Stablecoin yield deal supports Digital Asset Market Clarity Act ahead of Senate markup

A White House adviser says a bipartisan stablecoin yield agreement is holding, helping advance the Digital Asset Market Clarity Act toward a Senate Banking Committee markup. Patrick Witt (President’s Council of Advisors for Digital Assets) told CoinDesk TV that the stablecoin yield compromise is a prerequisite to unlocking remaining disputes. The bill had stalled earlier this year as banking-industry concerns focused on whether stablecoins paying interest-like returns could drain traditional bank deposits. White House economists previously downplayed those risks, but the American Bankers Association said the government’s assessment is flawed. Witt also noted the banking sector remains split on stablecoin technology. Negotiators are now working on “secondary” provisions beyond stablecoin yield, including DeFi illicit-finance protections and ethics rules barring senior U.S. officials (including the President) from personally profiting from the crypto industry.

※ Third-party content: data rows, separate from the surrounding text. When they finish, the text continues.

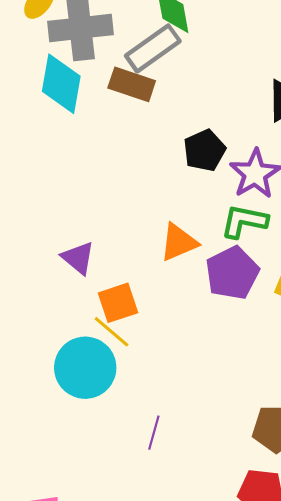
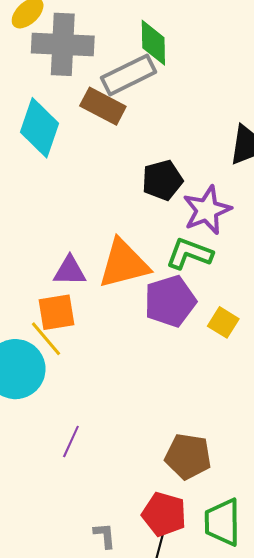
cyan diamond: (61, 84) -> (39, 128), moved
orange triangle: (179, 242) -> (124, 264), size x1.4
purple triangle: (78, 258) -> (70, 271), moved, turned -48

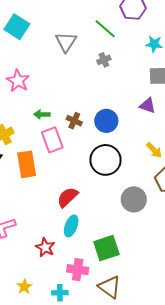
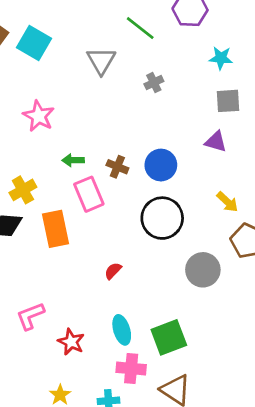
green line: (105, 29) -> (140, 28), moved
red semicircle: (68, 197) -> (113, 271), size x0.6
cyan ellipse: (71, 226) -> (122, 330), moved, turned -35
red star: (45, 247) -> (71, 342), moved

Witt declined to specify which items are fully settled, but said many previously intractable issues are “closing,” improving momentum. Next step: the Digital Asset Market Clarity Act must clear a Senate Banking Committee markup hearing before a full Senate floor vote.
Neutral
For traders, the news is supportive for sentiment because it suggests the main political blocker—stablecoin yield—may be resolved, which can reduce regulatory uncertainty around the Digital Asset Market Clarity Act. That said, it’s not a full green light yet: the bill still needs a Senate Banking Committee markup and then a possible floor vote, so timing risk remains. Also, the underlying dispute between bank concerns and the government’s assessment appears unresolved in principle (ABA still challenges the White House view), meaning negotiations could reintroduce volatility. Net-net, traders may see incremental optimism, but price impact is likely limited and event-driven until the committee process advances.